→ Assignment: Return all of the listing word for word; the pictures stay out.

→ Record excerpts:
Segment Open

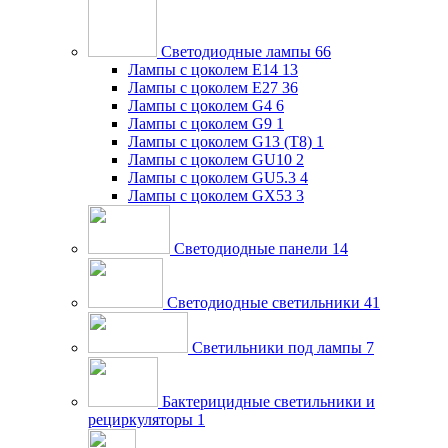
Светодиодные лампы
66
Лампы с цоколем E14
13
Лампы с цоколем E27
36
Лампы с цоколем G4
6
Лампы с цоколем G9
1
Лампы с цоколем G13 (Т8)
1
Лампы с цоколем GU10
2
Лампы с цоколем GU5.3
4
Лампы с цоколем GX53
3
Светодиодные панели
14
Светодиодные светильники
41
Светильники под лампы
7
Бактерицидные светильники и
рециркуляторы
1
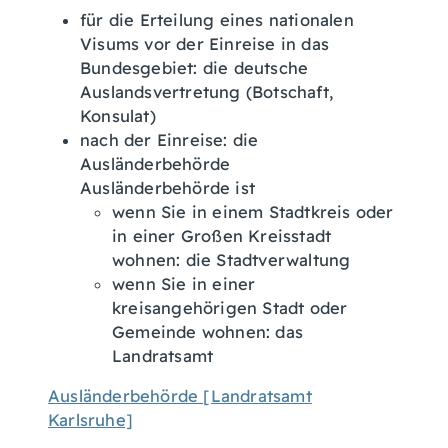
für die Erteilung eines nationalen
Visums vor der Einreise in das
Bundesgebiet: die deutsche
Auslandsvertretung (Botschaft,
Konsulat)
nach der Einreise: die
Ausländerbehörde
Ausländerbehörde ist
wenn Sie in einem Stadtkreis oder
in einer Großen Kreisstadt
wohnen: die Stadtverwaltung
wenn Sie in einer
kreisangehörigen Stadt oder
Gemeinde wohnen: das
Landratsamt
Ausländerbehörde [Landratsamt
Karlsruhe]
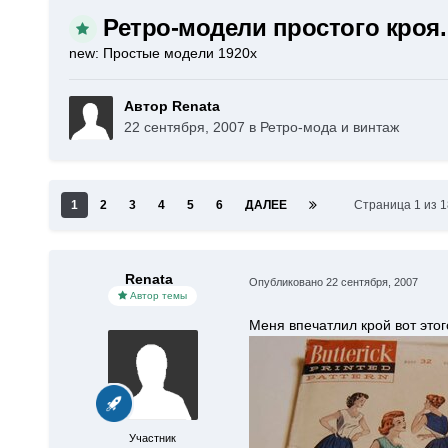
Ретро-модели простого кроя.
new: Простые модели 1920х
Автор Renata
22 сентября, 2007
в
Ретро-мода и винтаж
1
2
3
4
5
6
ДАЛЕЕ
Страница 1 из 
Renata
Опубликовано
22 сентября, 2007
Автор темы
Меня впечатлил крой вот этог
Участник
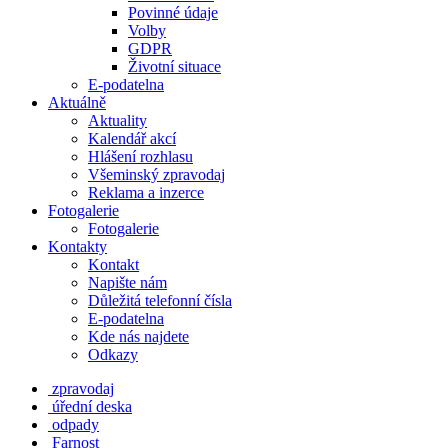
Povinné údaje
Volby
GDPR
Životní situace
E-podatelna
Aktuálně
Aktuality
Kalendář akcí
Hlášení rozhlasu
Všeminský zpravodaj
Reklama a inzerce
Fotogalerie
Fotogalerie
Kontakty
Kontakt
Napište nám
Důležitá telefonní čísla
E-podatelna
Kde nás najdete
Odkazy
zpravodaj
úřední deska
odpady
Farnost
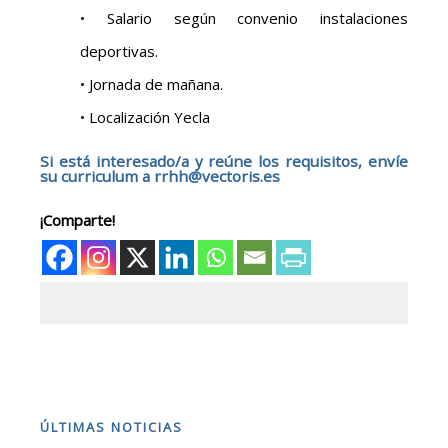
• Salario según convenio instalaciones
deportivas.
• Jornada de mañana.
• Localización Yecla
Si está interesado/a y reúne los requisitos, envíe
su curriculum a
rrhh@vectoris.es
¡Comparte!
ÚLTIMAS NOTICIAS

Segment Closed

→ The answer:
Светодиодные лампы
66
Лампы с цоколем E14
13
Лампы с цоколем E27
36
Лампы с цоколем G4
6
Лампы с цоколем G9
1
Лампы с цоколем G13 (Т8)
1
Лампы с цоколем GU10
2
Лампы с цоколем GU5.3
4
Лампы с цоколем GX53
3
Светодиодные панели
14
Светодиодные светильники
41
Светильники под лампы
7
Бактерицидные светильники и
рециркуляторы
1
für die Erteilung eines nationalen
Visums vor der Einreise in das
Bundesgebiet: die deutsche
Auslandsvertretung (Botschaft,
Konsulat)
nach der Einreise: die
Ausländerbehörde
Ausländerbehörde ist
wenn Sie in einem Stadtkreis oder
in einer Großen Kreisstadt
wohnen: die Stadtverwaltung
wenn Sie in einer
kreisangehörigen Stadt oder
Gemeinde wohnen: das
Landratsamt
Ausländerbehörde [Landratsamt
Karlsruhe]
Ретро-модели простого кроя.
new: Простые модели 1920х
Автор Renata
22 сентября, 2007
в
Ретро-мода и винтаж
1
2
3
4
5
6
ДАЛЕЕ
Страница 1 из 
Renata
Опубликовано
22 сентября, 2007
Автор темы
Меня впечатлил крой вот этог
Участник
Povinné údaje
Volby
GDPR
Životní situace
E-podatelna
Aktuálně
Aktuality
Kalendář akcí
Hlášení rozhlasu
Všeminský zpravodaj
Reklama a inzerce
Fotogalerie
Fotogalerie
Kontakty
Kontakt
Napište nám
Důležitá telefonní čísla
E-podatelna
Kde nás najdete
Odkazy
zpravodaj
úřední deska
odpady
Farnost
• Salario según convenio instalaciones
deportivas.
• Jornada de mañana.
• Localización Yecla
Si está interesado/a y reúne los requisitos, envíe
su curriculum a
rrhh@vectoris.es
¡Comparte!
ÚLTIMAS NOTICIAS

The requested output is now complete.